HEAD 0 - Attention Output
Shape: [5, 8]
  [ 0.0800,  0.0257, -0.0117, -0.1056,  0.0339, -0.0891, -0.0083, -0.0737]  # pos 0: <BOS>
  [ 0.0683,  0.0368, -0.0263, -0.0574,  0.0152, -0.0174, -0.0084, -0.0760]  # pos 1: I
  [ 0.0247,  0.0789,  0.0074, -0.0635,  0.0180, -0.0098, -0.0184, -0.0173]  # pos 2: like
  [ 0.0254,  0.0511, -0.0182, -0.0322,  0.0103, -0.0126, -0.0282,  0.0018]  # pos 3: transformers
  [ 0.0325,  0.0367, -0.0202, -0.0262,  0.0188, -0.0040, -0.0321,  0.0167]  # pos 4: <EOS>

HEAD 1 - Attention Output
Shape: [5, 8]
  [ 0.0107, -0.0291, -0.0100, -0.0312,  0.0214,  0.0372,  0.0105,  0.0279]  # pos 0: <BOS>
  [-0.0199, -0.0151,  0.0026,  0.0107,  0.0091, -0.0204, -0.0320, -0.0193]  # pos 1: I
  [-0.0320, -0.0102,  0.0178, -0.0153,  0.0433,  0.0026,  0.0002, -0.0198]  # pos 2: like
  [-0.0111, -0.0085,  0.0093,  0.0101,  0.0440,  0.0237,  0.0056, -0.0311]  # pos 3: transformers
  [-0.0119, -0.0013, -0.0069,  0.0016,  0.0480,  0.0233,  0.0096, -0.0121]  # pos 4: <EOS>


## Interpreting Attention Patterns

The attention weights tell us what each token is "looking at":

- **Position 0 (`<BOS>`)** can only attend to itself (100%)
- **Position 1 (`I`)** attends ~50% to `<BOS>` and ~50% to itself
- **Later positions** spread attention more evenly across all previous tokens

The attention is spread almost equally because our weights are randomly initialized—the model hasn't learned anything meaningful yet.

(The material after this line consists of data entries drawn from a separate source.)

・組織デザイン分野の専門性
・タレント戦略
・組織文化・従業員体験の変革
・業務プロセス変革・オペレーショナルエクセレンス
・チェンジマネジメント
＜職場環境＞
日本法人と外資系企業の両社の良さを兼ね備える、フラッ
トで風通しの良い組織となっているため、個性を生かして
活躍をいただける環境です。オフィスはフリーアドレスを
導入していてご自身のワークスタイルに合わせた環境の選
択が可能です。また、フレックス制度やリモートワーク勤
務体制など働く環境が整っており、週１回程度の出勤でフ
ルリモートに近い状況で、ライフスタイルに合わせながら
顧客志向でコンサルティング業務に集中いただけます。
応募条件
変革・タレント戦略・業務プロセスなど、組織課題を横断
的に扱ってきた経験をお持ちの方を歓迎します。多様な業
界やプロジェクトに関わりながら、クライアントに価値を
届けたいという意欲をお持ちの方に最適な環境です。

In a trained model, you'd see more interesting patterns:
- Verbs attending strongly to their subjects
- Pronouns attending to their antecedents
- Related concepts attending to each other

## What's Next

We've got attention outputs from both heads. Now we need to combine them:
1. **Concatenate** the outputs from both heads
2. **Project** the concatenated result back to $d_{model}$ dimensions
3. Apply **residual connections** and **layer normalization**

Then it's on to the feed-forward network. We're making progress!

In [14]:
# Store for next notebook
attention_data = {
    'attention_weights': attention_weights_all,
    'attention_output': attention_output_all,
    'X': X,
    'tokens': tokens,
    'Q': Q_all,
    'K': K_all,
    'V': V_all
}
print("Attention data stored for next notebook.")

Attention data stored for next notebook.